Further, the system of rules of warfare enshrined in the Geneva Conventions is based on the unstated assumption that the conflicts to be regulated are essentially “symmetrical”. In traditional “symmetrical” warfare, the warring states adhere to the conventional model of a uniformed military distinct from their civilian population. They are concerned with maintaining their reputation for “playing by the rules”, knowing that violating the rules of war today may lead a present or future opponent to violate the same rules tomorrow. As members of the same community of nations, the warring states know that both sides will be evaluated by the same standards; in other words, they are playing to the same international audience. Given these symmetries, it is worthwhile for warring states to follow the Geneva Conventions carefully, even if unenthusiastically.

However, more and more conflicts nowadays are “asymmetrical”. Terrorist and guerilla organizations do not wear uniforms, and deliberately blend themselves in among the noncombatant civilian population. When states use such unofficial organizations as proxy combatants, their governments no longer worry about gaining a reputation for committing war crimes; since the actual combatants are not part of the official chain of command, government leaders are not held responsible for the “details” of how combat is carried out. Third-world governments are often more concerned about their local reputation for toughness than about their reputation farther afield for being “good sports” – and in situations like the current Iraqi conflict, the “local heroes” are likely to be admired for ruthlessness in confronting foreign “imperialists” rather than castigated as rule-breakers. Much of world public opinion will favor the third-world underdog in any case, and will hold conventional forces responsible for civilian casualties even when acts of perfidy are really to blame.

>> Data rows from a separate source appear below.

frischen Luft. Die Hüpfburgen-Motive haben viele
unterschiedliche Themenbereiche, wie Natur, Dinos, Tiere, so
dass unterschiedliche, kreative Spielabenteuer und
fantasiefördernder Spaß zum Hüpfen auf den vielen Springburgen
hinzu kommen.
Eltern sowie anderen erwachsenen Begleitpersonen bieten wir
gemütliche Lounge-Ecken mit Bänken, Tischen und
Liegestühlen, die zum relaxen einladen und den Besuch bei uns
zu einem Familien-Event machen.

Recent asymmetrical conflicts like the “al-Aqsa Intifada” and the current invasion of Iraq demonstrate how toothless the Geneva Conventions can be. If this trend continues, the entire regime of rules for the conduct of warfare may weaken or collapse. Western nations cannot be counted upon to remain eternally patient with a legal system that seems always to favor the lawbreaker.

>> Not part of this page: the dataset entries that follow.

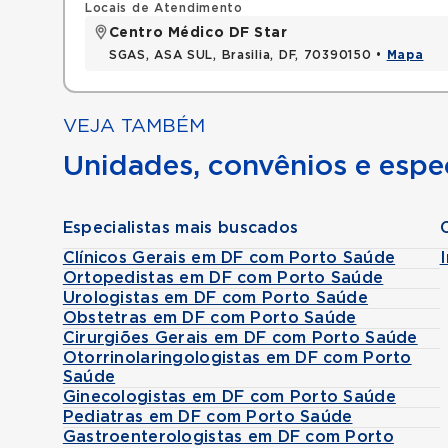
Locais de Atendimento
Centro Médico DF Star
SGAS, ASA SUL, Brasilia, DF, 70390150 •
Mapa
VEJA TAMBÉM
Unidades, convênios e espec
Especialistas mais buscados
Clínicos Gerais em DF com Porto Saúde
Ortopedistas em DF com Porto Saúde
Urologistas em DF com Porto Saúde
Obstetras em DF com Porto Saúde
Cirurgiões Gerais em DF com Porto Saúde
Otorrinolaringologistas em DF com Porto
Saúde
Ginecologistas em DF com Porto Saúde
Pediatras em DF com Porto Saúde
Gastroenterologistas em DF com Porto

To deal with these challenges, the rules of warfare must be substantially amended to deal more successfully with asymmetrical conflicts. Such changes should include uniform definitions of terrorism and guerilla warfare, with strong penalties for the former and appropriate regulation of the latter; clear definitions of the various forms of perfidy, and their consequences, including specification of which “protections” are to be voided under what conditions; and a strong, apolitical enforcement mechanism to punish war criminals.